Demgegenüber standen die nichtärztlichen Heilkundigen verschiedenster Art. Ihr Schwerpunkt war die Erfahrungsheilkunde. Sie erlernten ihr Handwerk »auf der Straße«. Oft stand der Nachwuchs bei erfahrenen älteren Behandlern in einem langjährigen Ausbildungsverhältnis. Lernen durch Zusehen - Lernen durch Praxis und Erfahrung: Derart dürfte die Schulung zukünftiger nichtärztlicher Heiler am besten beschrieben sein. Die folgerichtige Individualität eines solchen Ausbildungsweges dürfte einer der entscheidenden Gründe für das Erhalten und Weiterentwickeln verschiedenster Behandlungsansätze und Sichtweisen sein, die bis heute die Vielgestaltigkeit der Naturheilkunde mitbegründen.

Nach anhaltenden kontroversen Diskussionen wurde 1869 in Deutschland die Kurierfreiheit eingeführt. Gemäß dieser durfte sich jeder, der dies wünschte, heilkundlich um Patienten bemühen. Auf die Trennung zwischen Arzt und Nichtarzt wurde im Rahmen dessen allerdings besonderes Augenmerk gelegt. Nichtärztliche Heiler mussten peinlich genau achtgeben, sich nicht als »approbierter Arzt« darzustellen oder mit diesen verwechselt werden zu können.

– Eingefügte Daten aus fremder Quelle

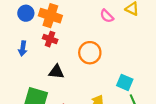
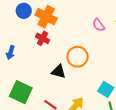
blue arrow: (23, 48) -> (11, 53), moved
black triangle: (56, 72) -> (59, 72), moved

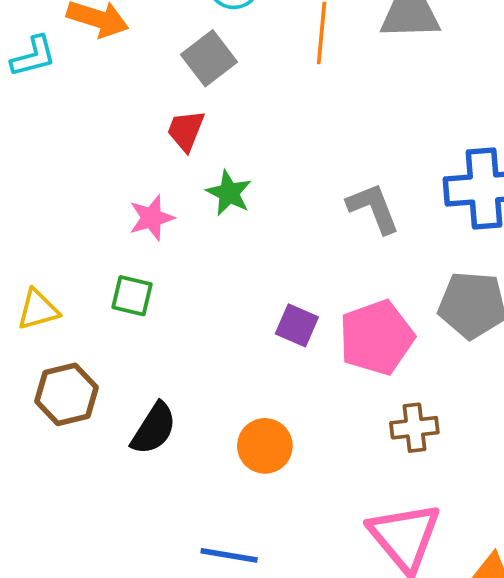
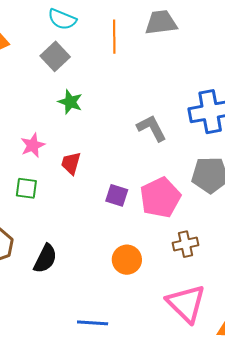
red trapezoid: (186, 131) -> (71, 163), moved
green star: (229, 193) -> (70, 102), moved
orange circle: (265, 446) -> (127, 260), moved

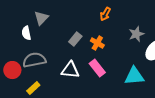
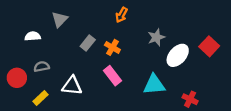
gray triangle: (41, 18) -> (60, 19), moved
white semicircle: (26, 33) -> (33, 36), turned 96
gray semicircle: (34, 60) -> (42, 67), size x0.6
white triangle: (70, 70) -> (72, 86), moved

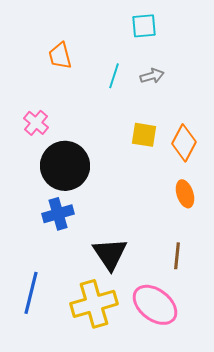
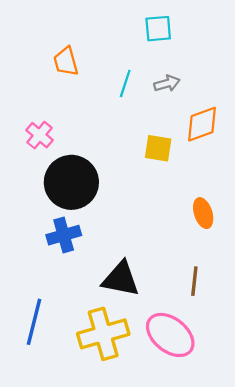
orange diamond: (184, 143) -> (202, 124), moved, turned 42
black triangle: (110, 254) -> (121, 279), turned -45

Das Heilpraktikergesetz trat erstmals im Jahr 1939 in Kraft. Ursprünglicher Sinn und Zweck war aber nicht die Förderung der Heilpraktikerschaft, sondern im Gegenteil die Abschaffung dieses Berufes. Das Heilpraktikergesetz definierte einerseits die Notwendigkeit, als nichtärztlicher Heiler - oder »Heilpraktiker« - eine Erlaubnis zu erhalten. Andererseits gab es keine Möglichkeit mehr, offiziell eine entsprechende Ausbildung zu absolvieren oder nach den Vorgaben dieses Gesetzes eine Prüfung ablegen und somit die notwendige Erlaubnis erhalten zu können.

Nach dem Zusammenbruch des dritten Reiches wurde das HPG in der damaligen Fassung als unvereinbar mit dem Recht auf freie Berufswahl erkannt und demgemäß geändert. Ab 1957 wurde die Heilpraktikertätigkeit durch Rechtssprechung am Bundesverwaltungsgericht als eigener Berufsstand anerkannt.

Bis heute kann infolge des HPG nun also eine Erlaubnis zur Ausübung der Heilkunde beantragt und erworben werden. Voraussetzung hierfür ist vor allem das erfolgreiche Bestehen einer Überprüfung, die die Ungefährlichkeit für die Volksgesundheit sicherstellen soll.

Zum Selbstverständnis des Heilpraktikers

Sind Heilpraktiker eine Art "kleine Ärzte"? Nein, so einfach ist es natürlich nicht. Eine kleine Zusammenfassung des Berufsverständnisses aus meiner Sicht soll Ihnen einen ersten Eindruck dieser faszinierenden und unabhängig-selbstständigen Berufsklasse vermitteln.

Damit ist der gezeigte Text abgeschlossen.